Leaving out all images, return the entries below exactly.

--

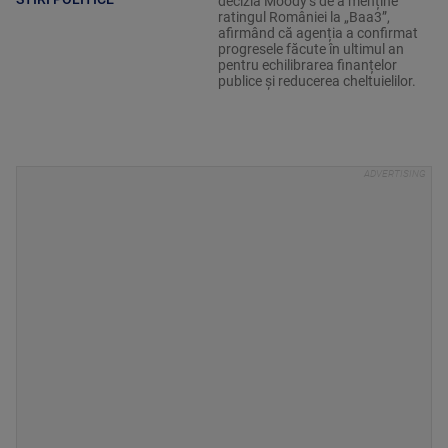
decizia Moody’s de a menține
ratingul României la „Baa3”,
afirmând că agenția a confirmat
progresele făcute în ultimul an
pentru echilibrarea finanțelor
publice și reducerea cheltuielilor.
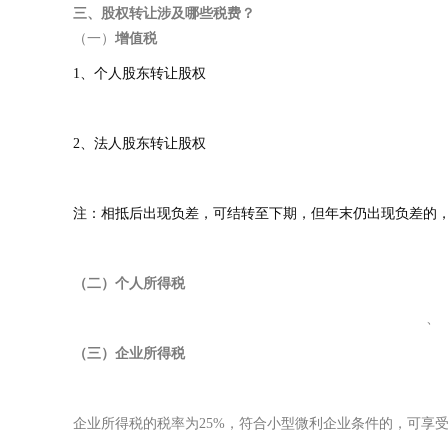
三、股权转让涉及哪些税费？
（一）
增值税
1、个人股东转让股权
2、法人股东转让股权
注：相抵后出现负差，可结转至下期，但年末仍出现负差的
（
二
）
个人所得税
、
（
三
）
企业所得税
企业所得税的税率为25%，符合小型微利企业条件的，可享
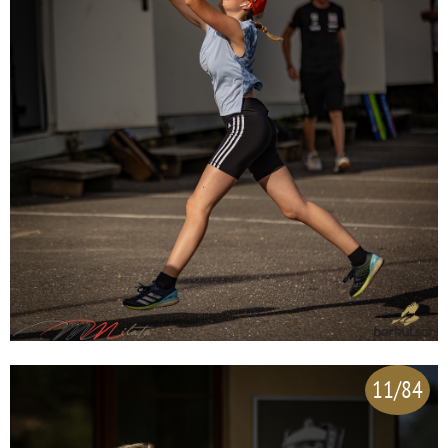
11/84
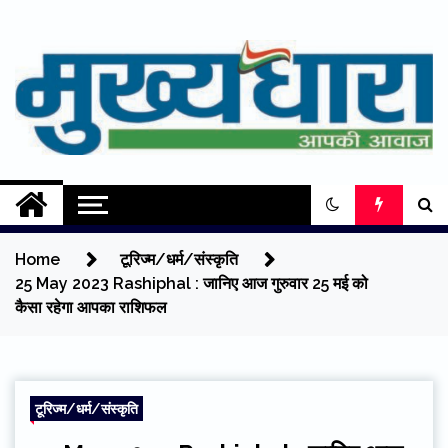
Skip
to
content
Mukhyadhara
Aapki Aawaz
Home
टूरिज्म/धर्म/संस्कृति
25 May 2023 Rashiphal : जानिए आज गुरुवार 25 मई को
कैसा रहेगा आपका राशिफल
टूरिज्म/धर्म/संस्कृति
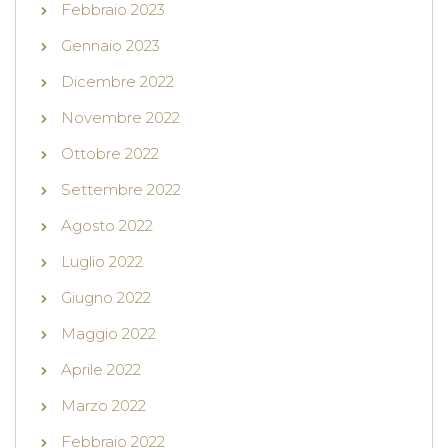
Febbraio 2023
Gennaio 2023
Dicembre 2022
Novembre 2022
Ottobre 2022
Settembre 2022
Agosto 2022
Luglio 2022
Giugno 2022
Maggio 2022
Aprile 2022
Marzo 2022
Febbraio 2022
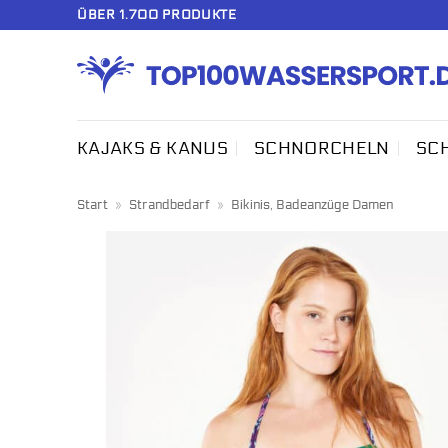
Zum
ÜBER 1.700 PRODUKTE
Inhalt
springen
KAJAKS & KANUS
SCHNORCHELN
SC
Start
»
Strandbedarf
»
Bikinis, Badeanzüge Damen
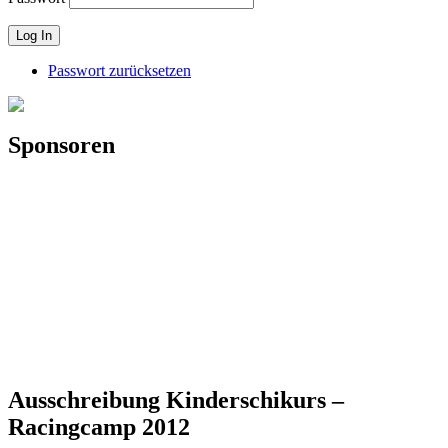
Passwort zurücksetzen
Sponsoren
Ausschreibung Kinderschikurs –
Racingcamp 2012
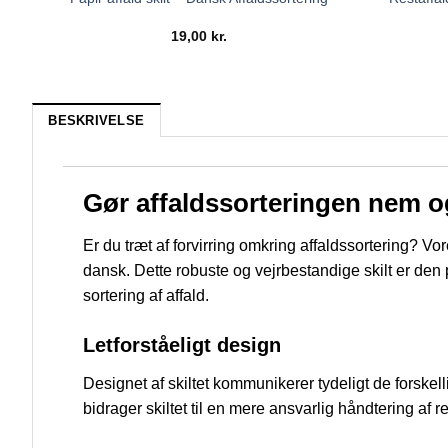
19,00
kr.
BESKRIVELSE
Gør affaldssorteringen nem o
Er du træt af forvirring omkring affaldssortering? Vo
dansk. Dette robuste og vejrbestandige skilt er den
sortering af affald.
Letforståeligt design
Designet af skiltet kommunikerer tydeligt de forskelli
bidrager skiltet til en mere ansvarlig håndtering af r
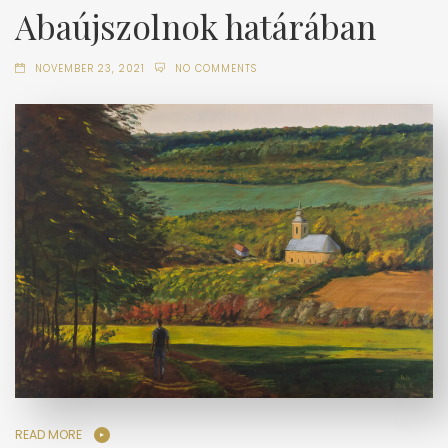
Abaújszolnok határában
NOVEMBER 23, 2021
NO COMMENTS
READ MORE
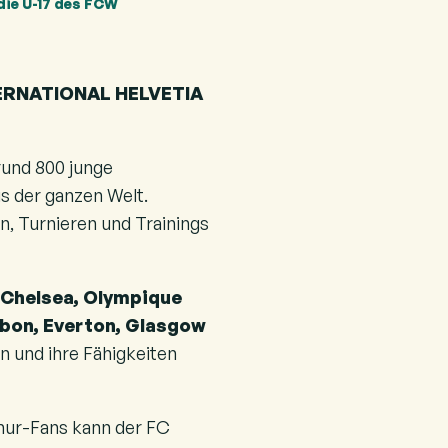
die U-17 des FCW
ERNATIONAL HELVETIA
rund 800 junge
s der ganzen Welt.
, Turnieren und Trainings
 Chelsea, Olympique
sabon, Everton, Glasgow
n und ihre Fähigkeiten
hur-Fans kann der FC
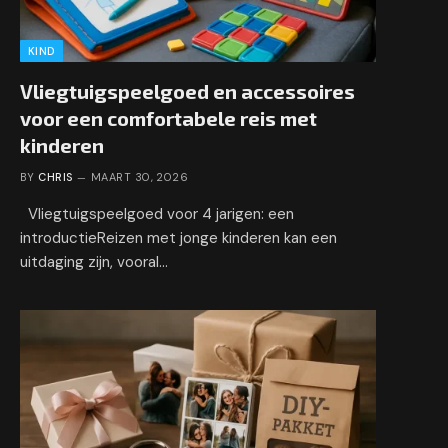
KIND
Vliegtuigspeelgoed en accessoires
voor een comfortabele reis met
kinderen
BY
CHRIS
MAART 30, 2026
Vliegtuigspeelgoed voor 4 jarigen: een
introductieReizen met jonge kinderen kan een
uitdaging zijn, vooral…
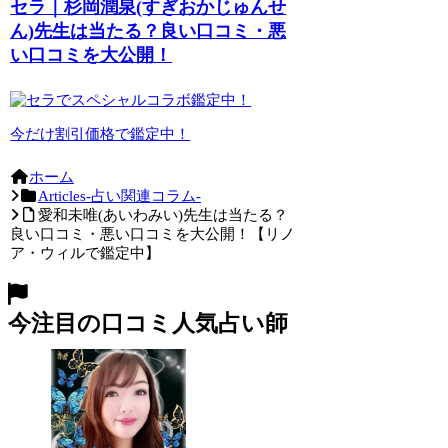
セラ｜杉岡潤泉(すぎおかじゅんせ
ん)先生は当たる？良い口コミ・悪
い口コミを大公開！
今だけ割引価格で鑑定中！
ホーム
Articles-占い関連コラム-
愛和未唯(あいわみい)先生は当たる？
良い口コミ・悪い口コミを大公開！【リノ
ア・ウィルで鑑定中】
今注目の口コミ人気占い師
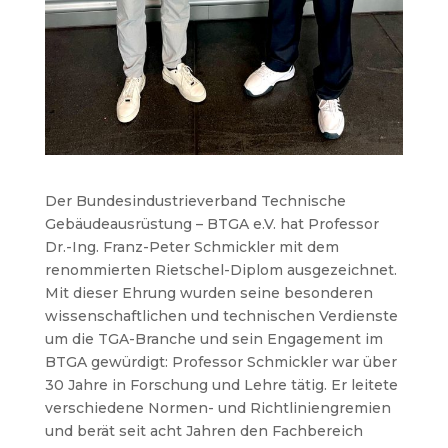
Der Bundesindustrieverband Technische
Gebäudeausrüstung – BTGA e.V. hat Professor
Dr.-Ing. Franz-Peter Schmickler mit dem
renommierten Rietschel-Diplom ausgezeichnet.
Mit dieser Ehrung wurden seine besonderen
wissenschaftlichen und technischen Verdienste
um die TGA-Branche und sein Engagement im
BTGA gewürdigt: Professor Schmickler war über
30 Jahre in Forschung und Lehre tätig. Er leitete
verschiedene Normen- und Richtliniengremien
und berät seit acht Jahren den Fachbereich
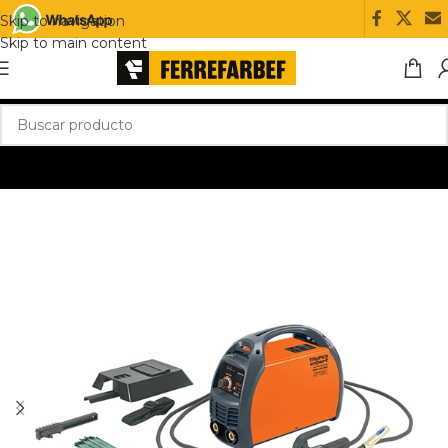
Skip to navigation
Skip to main content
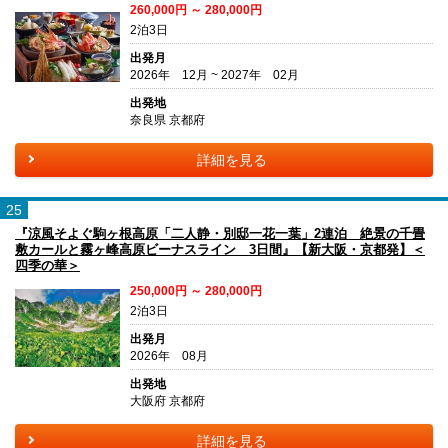
260,000円 ～ 280,000円
2泊3日
出発月
2026年 12月 ~ 2027年 02月
出発地
奈良県 京都府
詳細を見る
25
『涼風そよぐ駒ヶ根高原「二人静・別邸一花一葉」2連泊 絶景の千畳
敷カールと霧ヶ峰高原ビーナスライン 3日間』【新大阪・京都発】＜
四季の華＞
250,000円 ～ 280,000円
2泊3日
出発月
2026年 08月
出発地
大阪府 京都府
詳細を見る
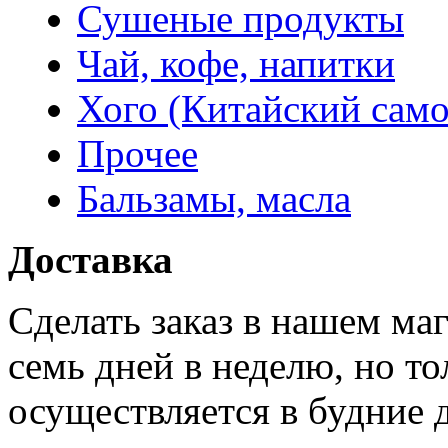
Сушеные продукты
Чай, кофе, напитки
Хого (Китайский само
Прочее
Бальзамы, масла
Доставка
Сделать заказ в нашем ма
семь дней в неделю, но то
осуществляется в будние 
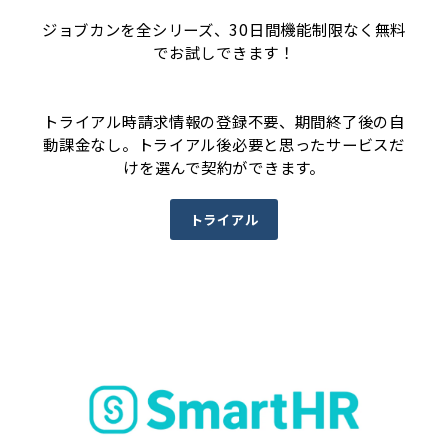
ジョブカンを全シリーズ、30日間機能制限なく無料
でお試しできます！
トライアル時請求情報の登録不要、期間終了後の自
動課金なし。トライアル後必要と思ったサービスだ
けを選んで契約ができます。
トライアル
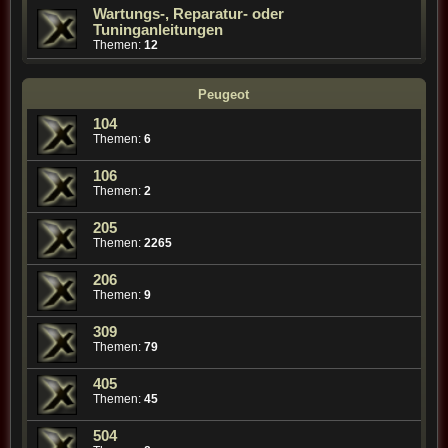
Wartungs-, Reparatur- oder
Tuninganleitungen
Themen:
12
Peugeot
104
Themen:
6
106
Themen:
2
205
Themen:
2265
206
Themen:
9
309
Themen:
79
405
Themen:
45
504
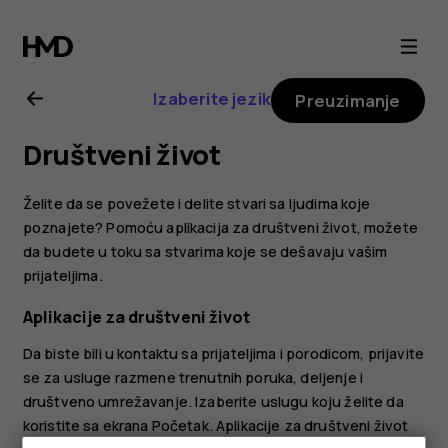
Nokia
2.1
Izaberite jezik
Preuzimanje
uputstvo
Društveni život
za
Želite da se povežete i delite stvari sa ljudima koje
korisnika
poznajete? Pomoću aplikacija za društveni život, možete
da budete u toku sa stvarima koje se dešavaju vašim
prijateljima.
Aplikacije za društveni život
Da biste bili u kontaktu sa prijateljima i porodicom, prijavite
se za usluge razmene trenutnih poruka, deljenje i
društveno umrežavanje. Izaberite uslugu koju želite da
koristite sa ekrana Početak. Aplikacije za društveni život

--

■ Solution to this task
decizia Moody’s de a menține
ratingul României la „Baa3”,
afirmând că agenția a confirmat
progresele făcute în ultimul an
pentru echilibrarea finanțelor
publice și reducerea cheltuielilor.
三、股权转让涉及哪些税费？
（一）
增值税
1、个人股东转让股权
2、法人股东转让股权
注：相抵后出现负差，可结转至下期，但年末仍出现负差的
（
二
）
个人所得税
、
（
三
）
企业所得税
企业所得税的税率为25%，符合小型微利企业条件的，可享
11/84
Skip
to
content
Mukhyadhara
Aapki Aawaz
Home
टूरिज्म/धर्म/संस्कृति
25 May 2023 Rashiphal : जानिए आज गुरुवार 25 मई को
कैसा रहेगा आपका राशिफल
टूरिज्म/धर्म/संस्कृति
Febbraio 2023
Gennaio 2023
Dicembre 2022
Novembre 2022
Ottobre 2022
Settembre 2022
Agosto 2022
Luglio 2022
Giugno 2022
Maggio 2022
Aprile 2022
Marzo 2022
Febbraio 2022
Zum
ÜBER 1.700 PRODUKTE
Inhalt
springen
KAJAKS & KANUS
SCHNORCHELN
SC
Start
»
Strandbedarf
»
Bikinis, Badeanzüge Damen
Passwort zurücksetzen
Sponsoren
Ausschreibung Kinderschikurs –
Racingcamp 2012
19,00
kr.
BESKRIVELSE
Gør affaldssorteringen nem o
Er du træt af forvirring omkring affaldssortering? Vo
dansk. Dette robuste og vejrbestandige skilt er den
sortering af affald.
Letforståeligt design
Designet af skiltet kommunikerer tydeligt de forskelli
bidrager skiltet til en mere ansvarlig håndtering af r
Abaújszolnok határában
NOVEMBER 23, 2021
NO COMMENTS
READ MORE
die U-17 des FCW
ERNATIONAL HELVETIA
rund 800 junge
s der ganzen Welt.
, Turnieren und Trainings
 Chelsea, Olympique
sabon, Everton, Glasgow
n und ihre Fähigkeiten
hur-Fans kann der FC
KIND
Vliegtuigspeelgoed en accessoires
voor een comfortabele reis met
kinderen
BY
CHRIS
MAART 30, 2026
Vliegtuigspeelgoed voor 4 jarigen: een
introductieReizen met jonge kinderen kan een
uitdaging zijn, vooral…
セラ｜杉岡潤泉(すぎおかじゅんせ
ん)先生は当たる？良い口コミ・悪
い口コミを大公開！
今だけ割引価格で鑑定中！
ホーム
Articles-占い関連コラム-
愛和未唯(あいわみい)先生は当たる？
良い口コミ・悪い口コミを大公開！【リノ
ア・ウィルで鑑定中】
今注目の口コミ人気占い師
Der Bundesindustrieverband Technische
Gebäudeausrüstung – BTGA e.V. hat Professor
Dr.-Ing. Franz-Peter Schmickler mit dem
renommierten Rietschel-Diplom ausgezeichnet.
Mit dieser Ehrung wurden seine besonderen
wissenschaftlichen und technischen Verdienste
um die TGA-Branche und sein Engagement im
BTGA gewürdigt: Professor Schmickler war über
30 Jahre in Forschung und Lehre tätig. Er leitete
verschiedene Normen- und Richtliniengremien
und berät seit acht Jahren den Fachbereich
Skip to navigation
Skip to main content
260,000円 ～ 280,000円
2泊3日
出発月
2026年 12月 ~ 2027年 02月
出発地
奈良県 京都府
詳細を見る
25
『涼風そよぐ駒ヶ根高原「二人静・別邸一花一葉」2連泊 絶景の千畳
敷カールと霧ヶ峰高原ビーナスライン 3日間』【新大阪・京都発】＜
四季の華＞
250,000円 ～ 280,000円
2泊3日
出発月
2026年 08月
出発地
大阪府 京都府
詳細を見る
Сушеные продукты
Чай, кофе, напитки
Хого (Китайский само
Прочее
Бальзамы, масла
Доставка
Сделать заказ в нашем ма
семь дней в неделю, но то
осуществляется в будние 
ジョブカンを全シリーズ、30日間機能制限なく無料
でお試しできます！
トライアル時請求情報の登録不要、期間終了後の自
動課金なし。トライアル後必要と思ったサービスだ
けを選んで契約ができます。
トライアル
Wartungs-, Reparatur- oder
Tuninganleitungen
Themen:
12
Peugeot
104
Themen:
6
106
Themen:
2
205
Themen:
2265
206
Themen:
9
309
Themen:
79
405
Themen:
45
504
Nokia
2.1
Izaberite jezik
Preuzimanje
uputstvo
Društveni život
za
Želite da se povežete i delite stvari sa ljudima koje
korisnika
poznajete? Pomoću aplikacija za društveni život, možete
da budete u toku sa stvarima koje se dešavaju vašim
prijateljima.
Aplikacije za društveni život
Da biste bili u kontaktu sa prijateljima i porodicom, prijavite
se za usluge razmene trenutnih poruka, deljenje i
društveno umrežavanje. Izaberite uslugu koju želite da
koristite sa ekrana Početak. Aplikacije za društveni život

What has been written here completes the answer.